## Task prompt
From the first entry to the last, copy everything exactly except the pictures.

## Extracted material
# # # # # # #

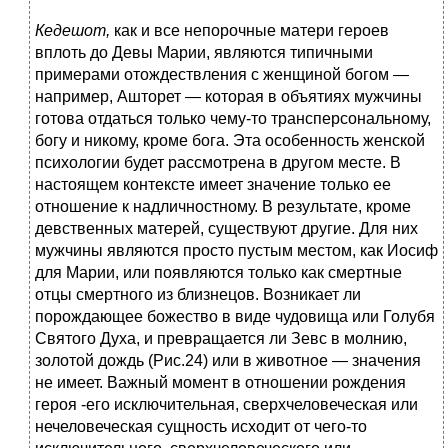
Кедешот,
как и все непорочные матери героев
вплоть до Девы Марии, являются типичными
примерами отождествления с женщиной богом —
например, Ашторет — которая в объятиях мужчины
готова отдаться только чему-то трансперсональному,
богу и никому, кроме бога. Эта особенность женской
психологии будет рассмотрена в другом месте. В
настоящем контексте имеет значение только ее
отношение к надличностному. В результате, кроме
девственных матерей, существуют другие. Для них
мужчины являются просто пустым местом, как Иосиф
для Марии, или появляются только как смертные
отцы смертного из близнецов. Возникает ли
порождающее божество в виде чудовища или Голубя
Святого Духа, и превращается ли Зевс в молнию,
золотой дождь (Рис.24) или в животное — значения
не имеет. Важный момент в отношении рождения
героя -его исключительная, сверхчеловеческая или
нечеловеческая сущность исходит от чего-то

# # # # # # #

## Solved problem
Кедешот,
как и все непорочные матери героев
вплоть до Девы Марии, являются типичными
примерами отождествления с женщиной богом —
например, Ашторет — которая в объятиях мужчины
готова отдаться только чему-то трансперсональному,
богу и никому, кроме бога. Эта особенность женской
психологии будет рассмотрена в другом месте. В
настоящем контексте имеет значение только ее
отношение к надличностному. В результате, кроме
девственных матерей, существуют другие. Для них
мужчины являются просто пустым местом, как Иосиф
для Марии, или появляются только как смертные
отцы смертного из близнецов. Возникает ли
порождающее божество в виде чудовища или Голубя
Святого Духа, и превращается ли Зевс в молнию,
золотой дождь (Рис.24) или в животное — значения
не имеет. Важный момент в отношении рождения
героя -его исключительная, сверхчеловеческая или
нечеловеческая сущность исходит от чего-то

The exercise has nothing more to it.